Exercise: Read through the records. Copy each line that has the word "lámpa".

──────── Supplied information

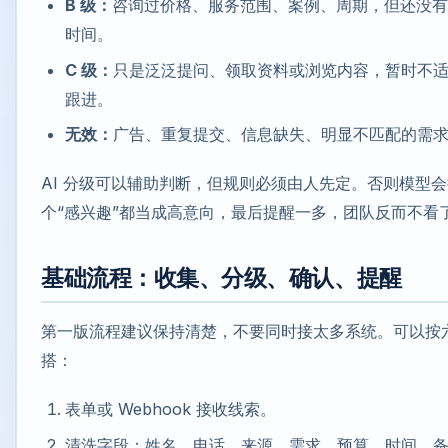
B 级：
咨询过价格、服务范围、案例、周期，但还没有
时间。
C 级：
只是泛泛提问、领取资料或浏览内容，暂时不
跟进。
无效：
广告、重复提交、信息缺失、明显不匹配的需
AI 分级可以辅助判断，但规则必须由人先定。否则模型
个“感兴趣”都当成高意向，最后提醒一多，团队反而不看
基础流程：收集、分级、确认、提醒
第一版流程建议保持清楚，不要同时接太多系统。可以按
搭：
表单或 Webhook 接收线索。
清洗字段：姓名、电话、来源、需求、预算、时间、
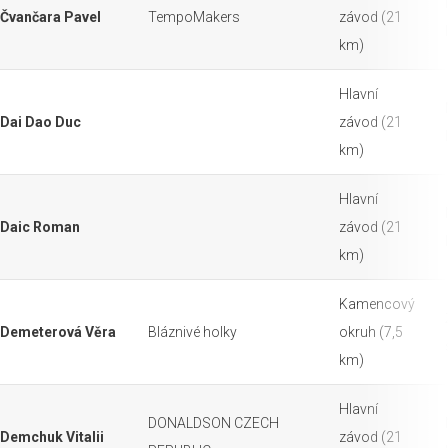
Čvančara Pavel
TempoMakers
závod (21
km)
Hlavní
Dai Dao Duc
závod (21
km)
Hlavní
Daic Roman
závod (21
km)
Kamencový
Demeterová Věra
Bláznivé holky
okruh (7,5
km)
Hlavní
DONALDSON CZECH
Demchuk Vitalii
závod (21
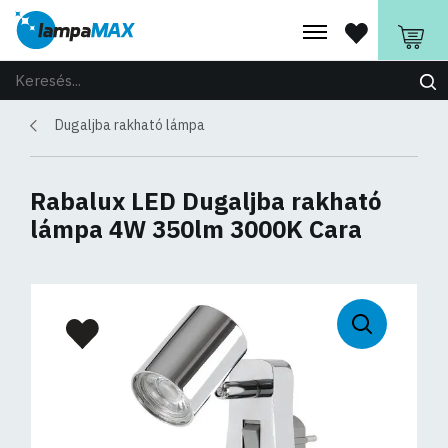
Dugaljba rakható lámpa
Rabalux LED Dugaljba rakható
lámpa 4W 350lm 3000K Cara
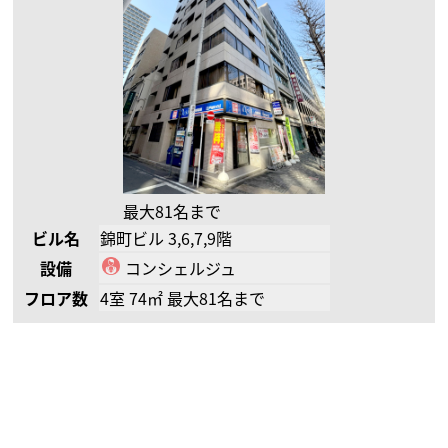
最大81名まで
ビル名
錦町ビル 3,6,7,9階
設備
コンシェルジュ
フロア数
4室 74㎡ 最大81名まで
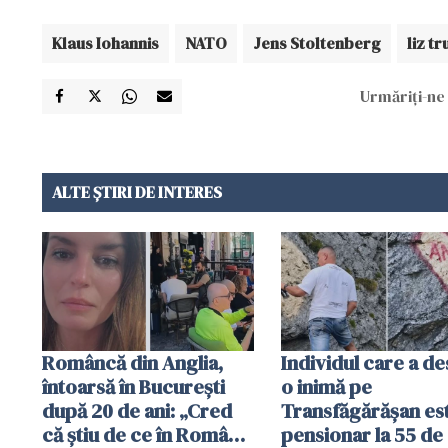
Klaus Iohannis
NATO
Jens Stoltenberg
liz tr
Urmăriți-ne 
ALTE ȘTIRI DE INTERES
Româncă din Anglia,
Individul care a d
întoarsă în București
o inimă pe
după 20 de ani: „Cred
Transfăgărășan es
că știu de ce în România
pensionar la 55 de 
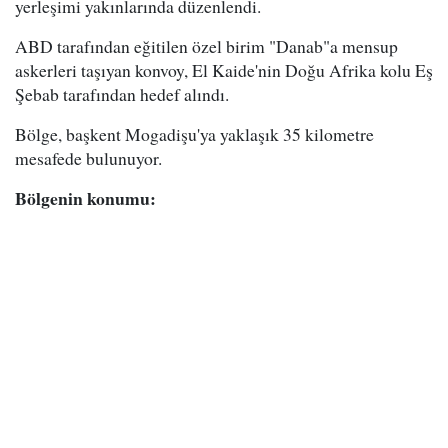
yerleşimi yakınlarında düzenlendi.
ABD tarafından eğitilen özel birim "Danab"a mensup
askerleri taşıyan konvoy, El Kaide'nin Doğu Afrika kolu Eş
Şebab tarafından hedef alındı.
Bölge, başkent Mogadişu'ya yaklaşık 35 kilometre
mesafede bulunuyor.
Bölgenin konumu:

────────────────

Solution for this task:
Dugaljba rakható lámpa
lámpa 4W 350lm 3000K Cara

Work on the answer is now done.